▶ The data
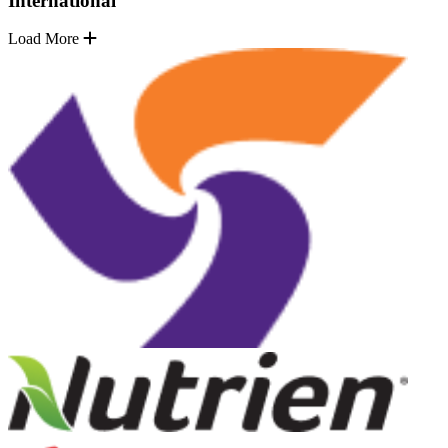
International
Load More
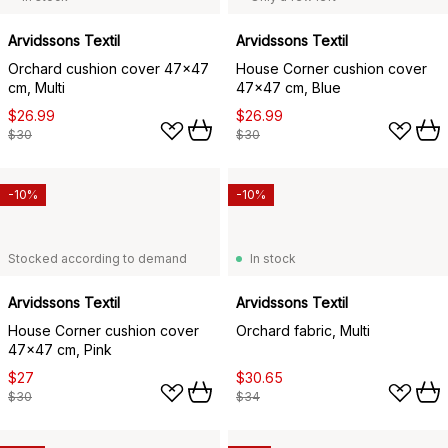
Arvidssons Textil
Arvidssons Textil
Orchard cushion cover 47x47
House Corner cushion cover
cm, Multi
47x47 cm, Blue
$26.99
$26.99
$30
$30
-10%
-10%
Stocked according to demand
In stock
Arvidssons Textil
Arvidssons Textil
House Corner cushion cover
Orchard fabric, Multi
47x47 cm, Pink
$27
$30.65
$30
$34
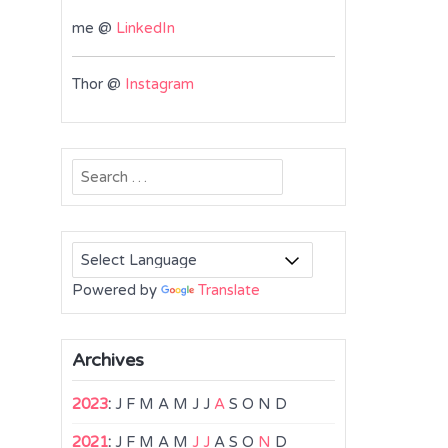
me @
LinkedIn
Thor @
Instagram
Search
for:
Powered by
Translate
Archives
2023
:
J
F
M
A
M
J
J
A
S
O
N
D
2021
:
J
F
M
A
M
J
J
A
S
O
N
D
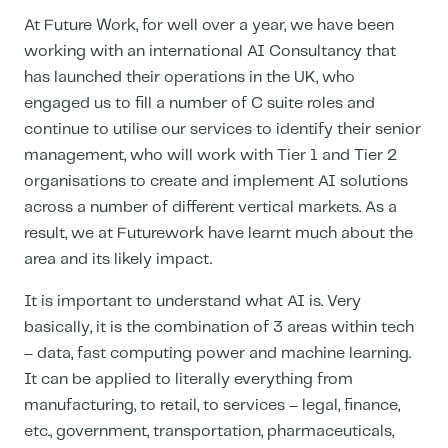
At Future Work, for well over a year, we have been
working with an international AI Consultancy that
has launched their operations in the UK, who
engaged us to fill a number of C suite roles and
continue to utilise our services to identify their senior
management, who will work with Tier 1 and Tier 2
organisations to create and implement AI solutions
across a number of different vertical markets. As a
result, we at Futurework have learnt much about the
area and its likely impact.
It is important to understand what AI is. Very
basically, it is the combination of 3 areas within tech
– data, fast computing power and machine learning.
It can be applied to literally everything from
manufacturing, to retail, to services – legal, finance,
etc., government, transportation, pharmaceuticals,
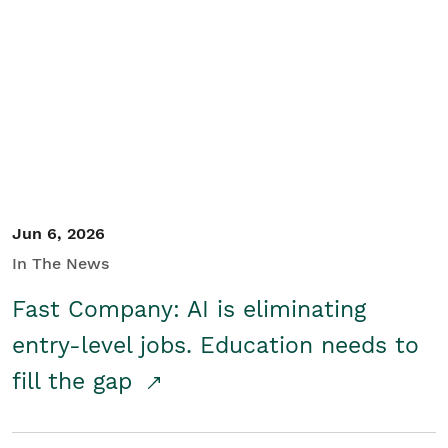
Jun 6, 2026
In The News
Fast Company: AI is eliminating
entry-level jobs. Education needs to
fill the gap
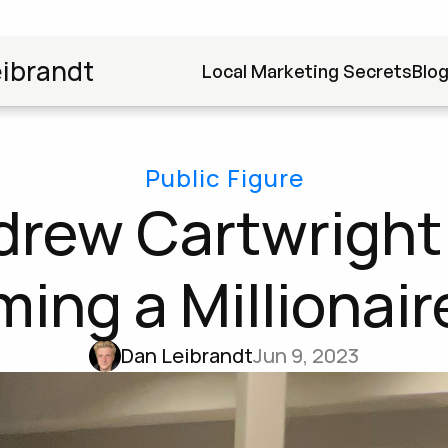
ibrandt
Local Marketing Secrets
Blo
Public Figure
rew Cartwright 
ing a Millionaire
Dan Leibrandt
Jun 9, 2023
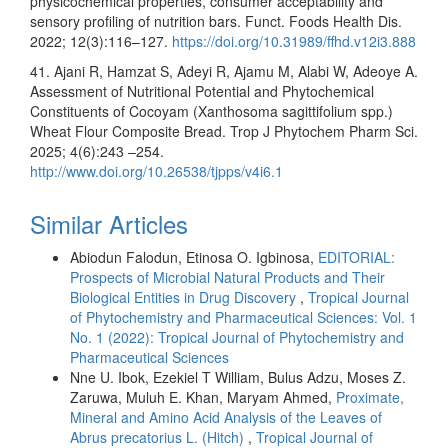
physicochemical properties, consumer acceptability and
sensory profiling of nutrition bars. Funct. Foods Health Dis.
2022; 12(3):116–127.
https://doi.org/10.31989/ffhd.v12i3.888
41. Ajani R, Hamzat S, Adeyi R, Ajamu M, Alabi W, Adeoye A.
Assessment of Nutritional Potential and Phytochemical
Constituents of Cocoyam (Xanthosoma sagittifolium spp.)
Wheat Flour Composite Bread. Trop J Phytochem Pharm Sci.
2025; 4(6):243 –254.
http://www.doi.org/10.26538/tjpps/v4i6.1
Similar Articles
Abiodun Falodun, Etinosa O. Igbinosa,
EDITORIAL:
Prospects of Microbial Natural Products and Their
Biological Entities in Drug Discovery
,
Tropical Journal
of Phytochemistry and Pharmaceutical Sciences: Vol. 1
No. 1 (2022): Tropical Journal of Phytochemistry and
Pharmaceutical Sciences
Nne U. Ibok, Ezekiel T William, Bulus Adzu, Moses Z.
Zaruwa, Muluh E. Khan, Maryam Ahmed,
Proximate,
Mineral and Amino Acid Analysis of the Leaves of
Abrus precatorius L. (Hitch)
,
Tropical Journal of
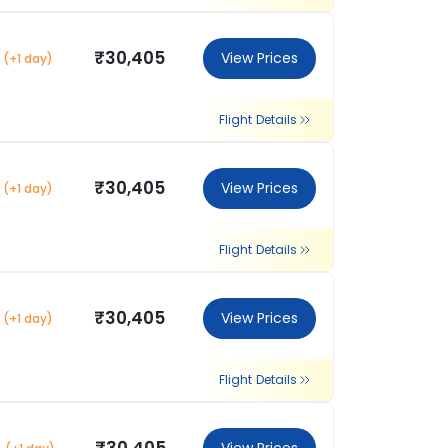
₹30,405
View Prices
(+1 day)
Flight Details
₹30,405
View Prices
(+1 day)
Flight Details
₹30,405
View Prices
(+1 day)
Flight Details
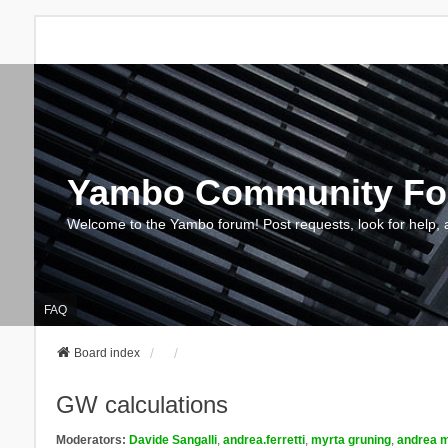
Yambo Community F
Welcome to the Yambo forum! Post requests, look for help, 
FAQ
Board index
GW calculations
Moderators:
Davide Sangalli
,
andrea.ferretti
,
myrta gruning
,
andrea m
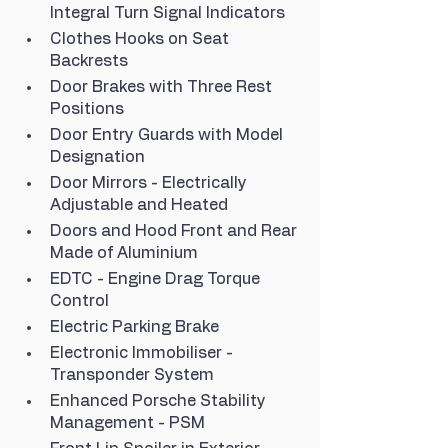
Integral Turn Signal Indicators
Clothes Hooks on Seat 
Backrests
Door Brakes with Three Rest 
Positions
Door Entry Guards with Model 
Designation
Door Mirrors - Electrically 
Adjustable and Heated
Doors and Hood Front and Rear 
Made of Aluminium
EDTC - Engine Drag Torque 
Control
Electric Parking Brake
Electronic Immobiliser - 
Transponder System
Enhanced Porsche Stability 
Management - PSM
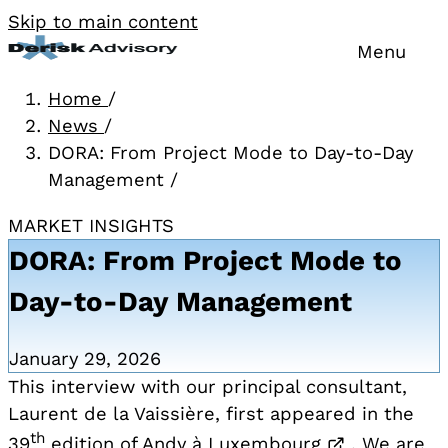
Skip to main content
Menu
Home
/
News
/
DORA: From Project Mode to Day-to-Day
Management
/
MARKET INSIGHTS
DORA: From Project Mode to
Day-to-Day Management
January 29, 2026
This interview with our principal consultant,
Laurent de la Vaissière, first appeared in the
th
Opens in a
39
edition of
Andy à Luxembourg
. We are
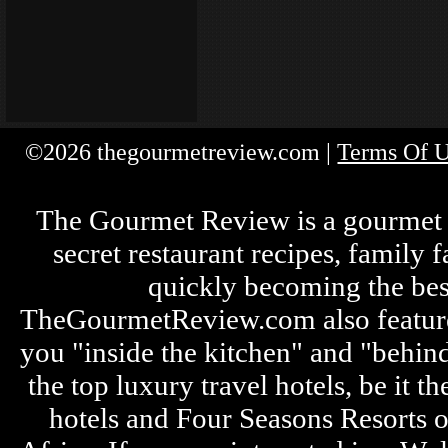
©2026 thegourmetreview.com |
Terms Of 
The Gourmet Review is a gourmet fo
secret restaurant recipes, family 
quickly becoming the bes
TheGourmetReview.com also features 
you "inside the kitchen" and "behin
the top luxury travel hotels, be it
hotels and Four Seasons Resorts o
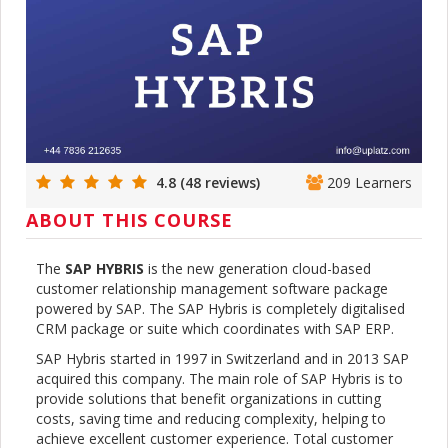
4.8 (48 reviews)
209 Learners
ABOUT THIS COURSE
The
SAP HYBRIS
is the new generation cloud-based
customer relationship management software package
powered by SAP. The SAP Hybris is completely digitalised
CRM package or suite which coordinates with SAP ERP.
SAP Hybris started in 1997 in Switzerland and in 2013 SAP
acquired this company. The main role of SAP Hybris is to
provide solutions that benefit organizations in cutting
costs, saving time and reducing complexity, helping to
achieve excellent customer experience. Total customer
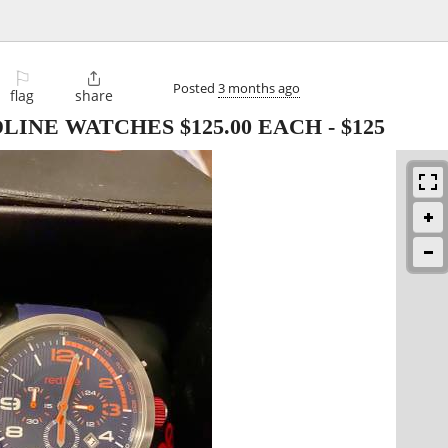
⚐

Posted
3 months ago
flag
share
INE WATCHES $125.00 EACH
-
$125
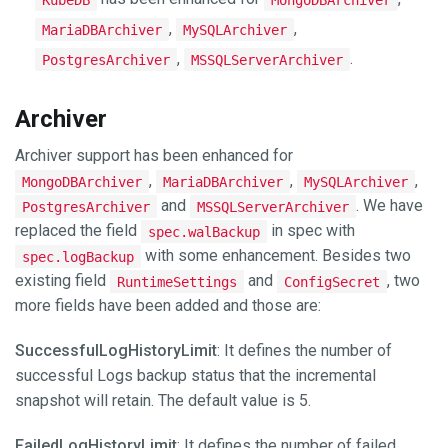
,
,
MariaDBArchiver
MySQLArchiver
,
.
PostgresArchiver
MSSQLServerArchiver
Archiver
Archiver support has been enhanced for
,
,
,
MongoDBArchiver
MariaDBArchiver
MySQLArchiver
and
. We have
PostgresArchiver
MSSQLServerArchiver
replaced the field
in spec with
spec.walBackup
with some enhancement. Besides two
spec.logBackup
existing field
and
, two
RuntimeSettings
ConfigSecret
more fields have been added and those are:
SuccessfulLogHistoryLimit
: It defines the number of
successful Logs backup status that the incremental
snapshot will retain. The default value is 5.
FailedLogHistoryLimit
: It defines the number of failed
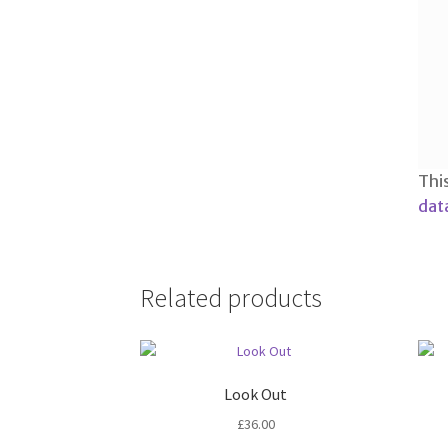
Thi
dat
Related products
Look Out
£
36.00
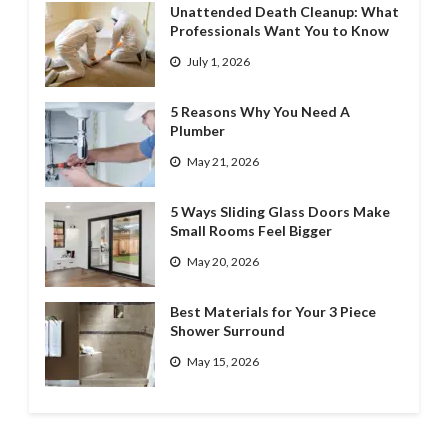
Unattended Death Cleanup: What
Professionals Want You to Know
July 1, 2026
5 Reasons Why You Need A
Plumber
May 21, 2026
5 Ways Sliding Glass Doors Make
Small Rooms Feel Bigger
May 20, 2026
Best Materials for Your 3 Piece
Shower Surround
May 15, 2026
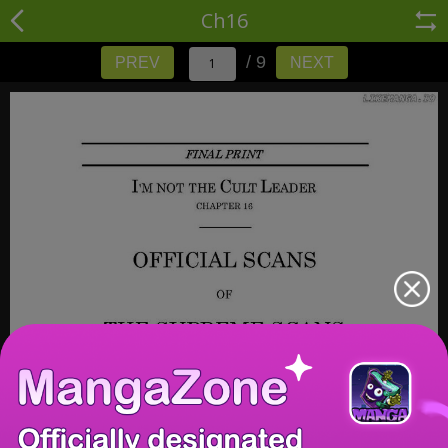
Ch16
/ 9
PREV
NEXT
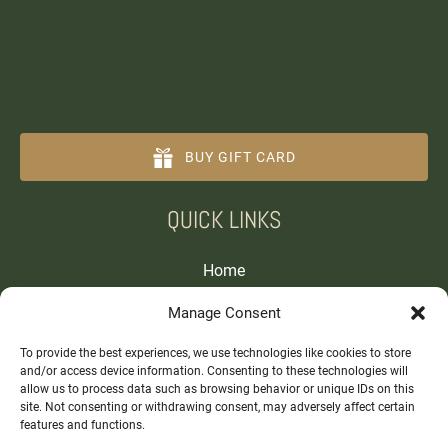
BUY GIFT CARD
(opens
QUICK LINKS
in
new
window)
Home
Tours and Experiences
Manage Consent
About
Contact
To provide the best experiences, we use technologies like cookies to store
and/or access device information. Consenting to these technologies will
allow us to process data such as browsing behavior or unique IDs on this
site. Not consenting or withdrawing consent, may adversely affect certain
features and functions.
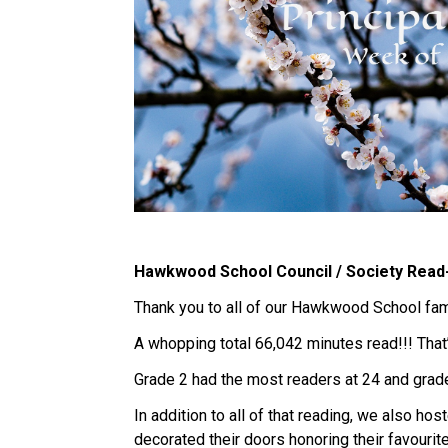
Hawkwood School Council / Society Read
Thank you to all of our Hawkwood School fami
A whopping total 66,042 minutes read!!! That
Grade 2 had the most readers at 24 and grade
In addition to all of that reading, we also ho
decorated their doors honoring their favourit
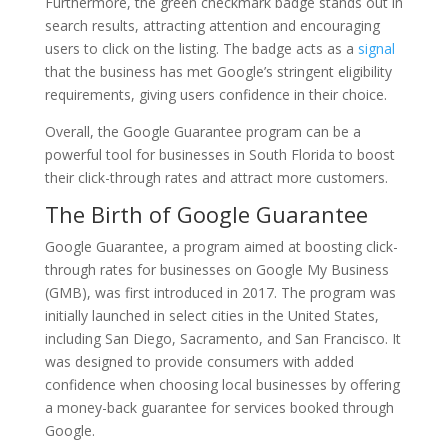
Furthermore, the green checkmark badge stands out in
search results, attracting attention and encouraging
users to click on the listing. The badge acts as a
signal
that the business has met Google’s stringent eligibility
requirements, giving users confidence in their choice.
Overall, the Google Guarantee program can be a
powerful tool for businesses in South Florida to boost
their click-through rates and attract more customers.
The Birth of Google Guarantee
Google Guarantee, a program aimed at boosting click-
through rates for businesses on Google My Business
(GMB), was first introduced in 2017. The program was
initially launched in select cities in the United States,
including San Diego, Sacramento, and San Francisco. It
was designed to provide consumers with added
confidence when choosing local businesses by offering
a money-back guarantee for services booked through
Google.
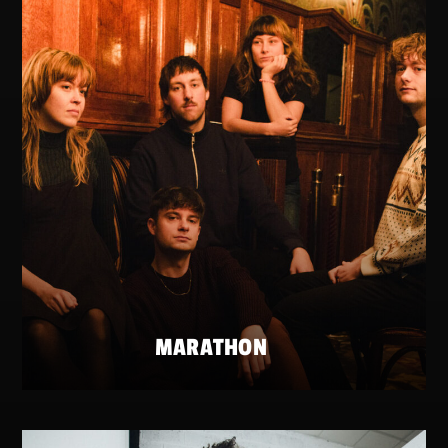
MARATHON
FRIDAY 22 MAY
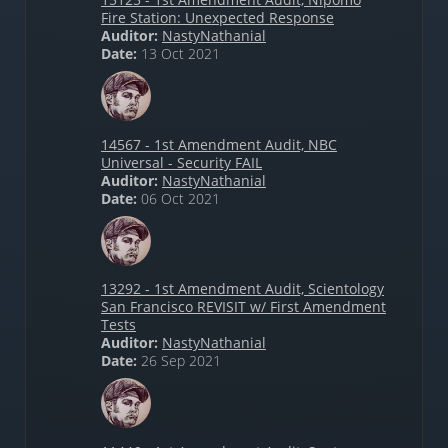
Fire Station: Unexpected Response
Auditor:
NastyNathanial
Date:
13 Oct 2021
14567 - 1st Amendment Audit, NBC
Universal - Security FAIL
Auditor:
NastyNathanial
Date:
06 Oct 2021
13292 - 1st Amendment Audit, Scientology
San Francisco REVISIT w/ First Amendment
Tests
Auditor:
NastyNathanial
Date:
26 Sep 2021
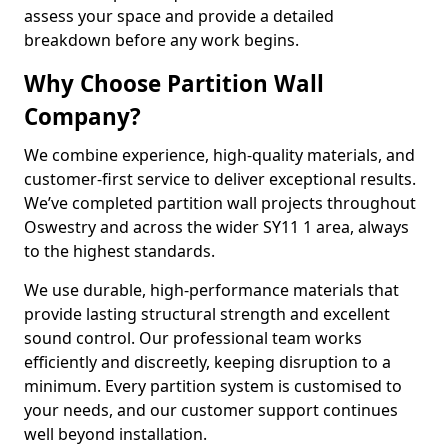
assess your space and provide a detailed
breakdown before any work begins.
Why Choose Partition Wall
Company?
We combine experience, high-quality materials, and
customer-first service to deliver exceptional results.
We’ve completed partition wall projects throughout
Oswestry and across the wider SY11 1 area, always
to the highest standards.
We use durable, high-performance materials that
provide lasting structural strength and excellent
sound control. Our professional team works
efficiently and discreetly, keeping disruption to a
minimum. Every partition system is customised to
your needs, and our customer support continues
well beyond installation.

▶ Exercise directions
With the pictures omitted, print the lines above exactly, beginning at the line with "2022; 12(3):116–127." and going on through the line with "Integral Turn Signal Indicators".

▶ Answer section
2022; 12(3):116–127.
https://doi.org/10.31989/ffhd.v12i3.888
41. Ajani R, Hamzat S, Adeyi R, Ajamu M, Alabi W, Adeoye A.
Assessment of Nutritional Potential and Phytochemical
Constituents of Cocoyam (Xanthosoma sagittifolium spp.)
Wheat Flour Composite Bread. Trop J Phytochem Pharm Sci.
2025; 4(6):243 –254.
http://www.doi.org/10.26538/tjpps/v4i6.1
Similar Articles
Abiodun Falodun, Etinosa O. Igbinosa,
EDITORIAL:
Prospects of Microbial Natural Products and Their
Biological Entities in Drug Discovery
,
Tropical Journal
of Phytochemistry and Pharmaceutical Sciences: Vol. 1
No. 1 (2022): Tropical Journal of Phytochemistry and
Pharmaceutical Sciences
Nne U. Ibok, Ezekiel T William, Bulus Adzu, Moses Z.
Zaruwa, Muluh E. Khan, Maryam Ahmed,
Proximate,
Mineral and Amino Acid Analysis of the Leaves of
Abrus precatorius L. (Hitch)
,
Tropical Journal of
₹30,405
View Prices
(+1 day)
Flight Details
₹30,405
View Prices
(+1 day)
Flight Details
₹30,405
View Prices
(+1 day)
Flight Details
Yambo Community F
Welcome to the Yambo forum! Post requests, look for help, 
FAQ
Board index
GW calculations
Moderators:
Davide Sangalli
,
andrea.ferretti
,
myrta gruning
,
andrea m
Integral Turn Signal Indicators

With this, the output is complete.